Ohhhh, so only if I had a USB device would I get to use the Burr Brown. Should I known the IPOD was coming in analog. So this thread is now more about the differance between my old 9847 and the 9886. Because now having listened to quite of bit of music from CD player to IPOD, I'm convinced that either the CD Player is much better, or worse, the IPOD unit is that bad.

E


----------



## AWC (Mar 31, 2008)

if the bitrate is good I'd stay with your current theory until we figure it out. I'm sure the answer will present itself soon. If it is analog fed then it answers my possibility of a solution but another will come along.


----------



## t3sn4f2 (Jan 3, 2007)

emrliquidlife said:


> Ohhhh, so only if I had a USB device would I get to use the Burr Brown. Should I known the IPOD was coming in analog. So this thread is now more about the differance between my old 9847 and the 9886. Because now having listened to quite of bit of music from CD player to IPOD, I'm convinced that either the CD Player is much better, or worse, the IPOD unit is that bad.
> 
> E


No, the Ipod feeds an analog signal to an A/D where it becomes another digital source (along with the CD transport, USB, and tuner after having the same done to it). This is how processing like Imprint or any other can be done in the digital domain to all sources not just USB or CD.


----------



## emrliquidlife (Jan 19, 2008)

t3sn4f2 said:


> No, the Ipod feeds an analog signal to an A/D where it becomes another digital source (along with the CD transport, USB, and tuner after having the same done to it). This is how processing like Imprint or any other can be done in the digital domain to all sources not just USB or CD.


It is obvious, but I'm learning here....

I guess I'm just trying to find out, is the CD Player that much better in the upgrade I did. Or did the IPOD sound take a hit here. I'll theorize that the IPOD sounds the same, but CDs, now sound so much better to me. 

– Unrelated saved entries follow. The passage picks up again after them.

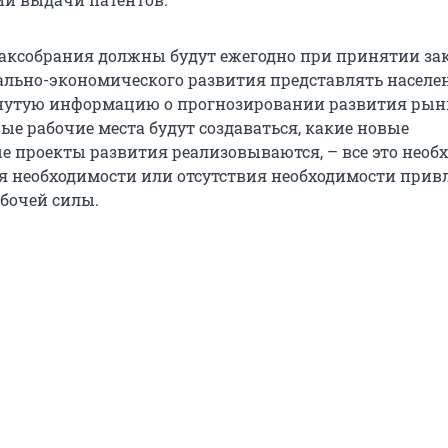
аксобрания должны будут ежегодно при принятии зак
ально-экономического развития представлять насел
нутую информацию о прогнозировании развития рынк
вые рабочие места будут создаваться, какие новые
 проекты развития реализовываются, – все это необ
я необходимости или отсутствия необходимости прив
бочей силы.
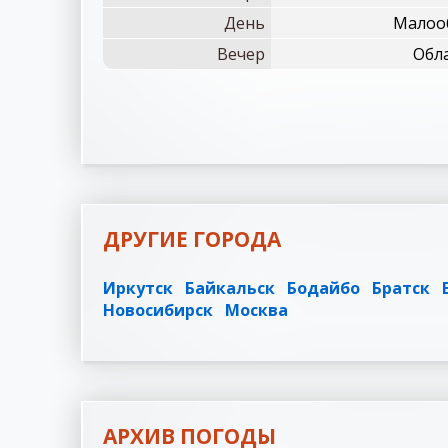
День
Малооб
Вечер
Обла
ДРУГИЕ ГОРОДА
Иркутск
Байкальск
Бодайбо
Братск
Новосибирск
Москва
АРХИВ ПОГОДЫ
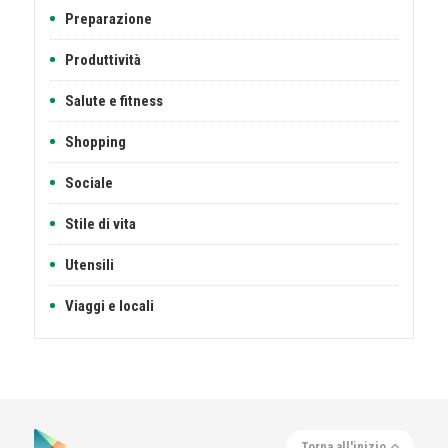
Preparazione
Produttività
Salute e fitness
Shopping
Sociale
Stile di vita
Utensili
Viaggi e locali
Torna all'inizio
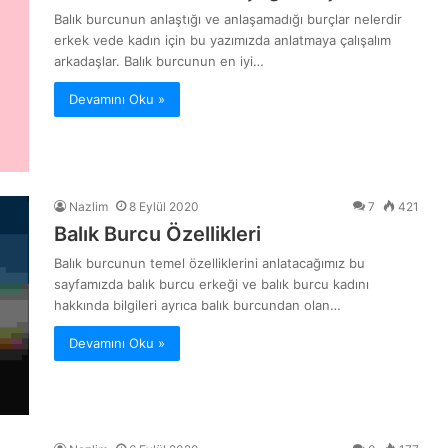
Balık burcunun anlaştığı ve anlaşamadığı burçlar nelerdir
erkek vede kadın için bu yazımızda anlatmaya çalışalım
arkadaşlar. Balık burcunun en iyi…
Devamını Oku »
Nazlim
8 Eylül 2020
7
421
Balık Burcu Özellikleri
Balık burcunun temel özelliklerini anlatacağımız bu
sayfamızda balık burcu erkeği ve balık burcu kadını
hakkında bilgileri ayrıca balık burcundan olan…
Devamını Oku »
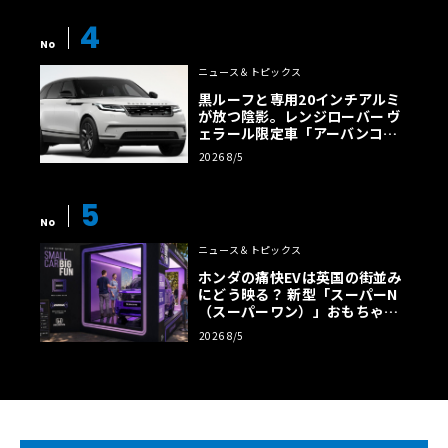
4
No
ニュース＆トピックス
黒ルーフと専用20インチアルミ
が放つ陰影。レンジローバー ヴ
ェラール限定車「アーバンコン
トラスト・エディション」登場
2026 8/5
5
No
ニュース＆トピックス
ホンダの痛快EVは英国の街並み
にどう映る？ 新型「スーパーN
（スーパーワン）」おもちゃ箱
ツアーの全貌
2026 8/5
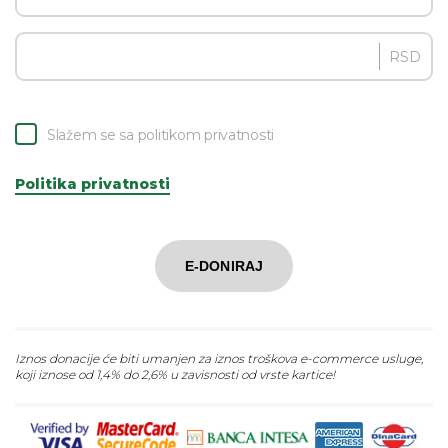
RSD
Slažem se sa politikom privatnosti
Politika privatnosti
E-DONIRAJ
Iznos donacije će biti umanjen za iznos troškova e-commerce usluge,
koji iznose od 1,4% do 2,6% u zavisnosti od vrste kartice!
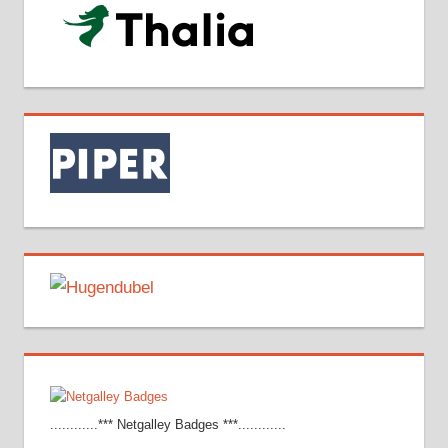
............*** Netgalley Badges ***............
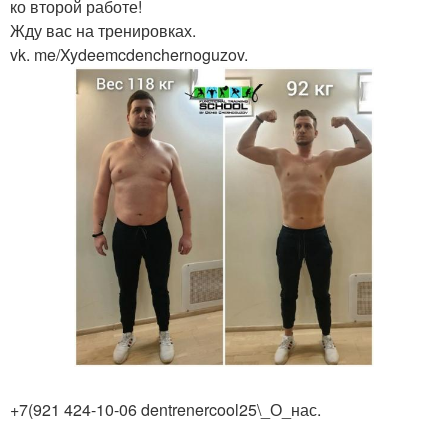
ко второй работе!
Жду вас на тренировках.
vk. me/Xydeemcdenchernoguzov.
+7(921 424-10-06 dentrenercool25\_О_нас.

Other than upgrading the deck, and changing some crossover points, I'm quite a happy camper with CD sound, but now dislike the IPOD in the car.

Ed


----------



## emrliquidlife (Jan 19, 2008)

t3sn4f2 said:


> No, the Ipod feeds an analog signal to an A/D where it becomes another digital source (along with the CD transport, USB, and tuner after having the same done to it). This is how processing like Imprint or any other can be done in the digital domain to all sources not just USB or CD.


On the off hand, do you think buying the Imprint kit would help out the IPOD sound or further exploit that differances of how different the sound quality is between the CD and IPOD playback?

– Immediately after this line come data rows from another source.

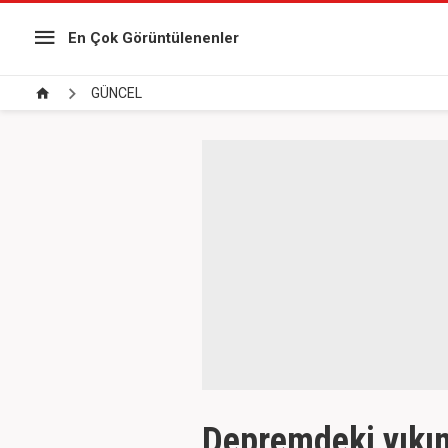
En Çok Görüntülenenler
GÜNCEL
Depremdeki yıkı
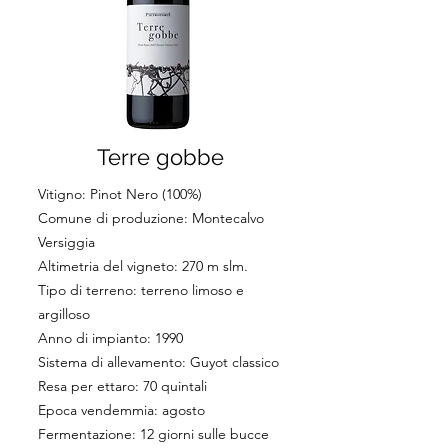
Terre gobbe
Vitigno: Pinot Nero (100%)
Comune di produzione: Montecalvo
Versiggia
Altimetria del vigneto: 270 m slm.
Tipo di terreno: terreno limoso e
argilloso
Anno di impianto: 1990
Sistema di allevamento: Guyot classico
Resa per ettaro: 70 quintali
Epoca vendemmia: agosto
Fermentazione: 12 giorni sulle bucce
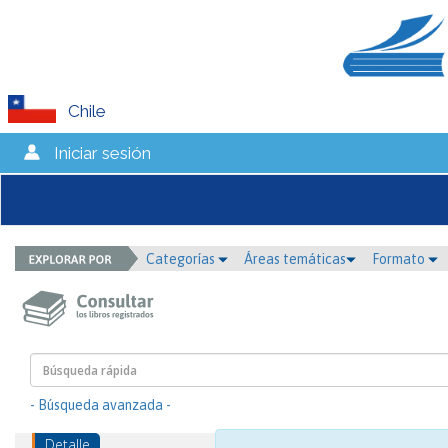
Chile
Iniciar sesión
Categorías
Áreas temáticas
Formato
- Búsqueda avanzada -
Detalle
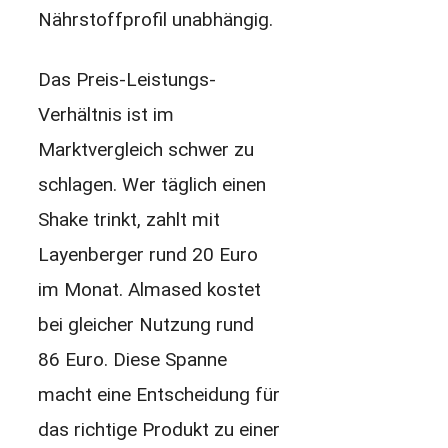
Nährstoffprofil unabhängig.
Das Preis-Leistungs-
Verhältnis ist im
Marktvergleich schwer zu
schlagen. Wer täglich einen
Shake trinkt, zahlt mit
Layenberger rund 20 Euro
im Monat. Almased kostet
bei gleicher Nutzung rund
86 Euro. Diese Spanne
macht eine Entscheidung für
das richtige Produkt zu einer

So, I just compared the CD specs from the old 9847 to the 9886, no differance what so ever. The major thing sticking out is how the Pre outs are 4 volts on the newer Alpine. 

Err, this is frustrating to me.

E


----------



## AWC (Mar 31, 2008)

wait...I thought the bitrate was good...am I to assume you had a low bitrate then upsampled from that bitrate?

Go re-rip all your cd's to lossless...problem solved.


----------



## dvflyer (May 11, 2007)

emrliquidlife said:


> Ipod goes into the Alpine provided high speed cable direct into the 9886 deck I have.
> 
> I had been using AAC, but just switched to the Apple Lossless encoder. Hope that helps. Eff, I have about 16 gigs of music I now don't like. Funny thing is that with my old 9847 deck, I didn't notice this.
> 
> E


FWIW- I had an Alpine W200 and my iPod- hooked via the high speed cable-sounded very similar (the same?) to the CD's as long as I was listening to the higher bit rate music. If I changed to lower quality, I could tell a difference.

Interesting that you didn't notice it with your older deck.


----------



## emrliquidlife (Jan 19, 2008)

cajunner said:


> If you wouldn't have been able to tell the difference between 128k and the cd transport, I would have said you were blessed with easy to please ears-
> 
> 
> as it is, you're just like everyone else in this dang hobby...
> ...



Okay, so bitrate on IPOD is between 128 and 256K. Anything new on my IPOD will be 256k anyway.

So what is the bitrate on the CD player of the radio?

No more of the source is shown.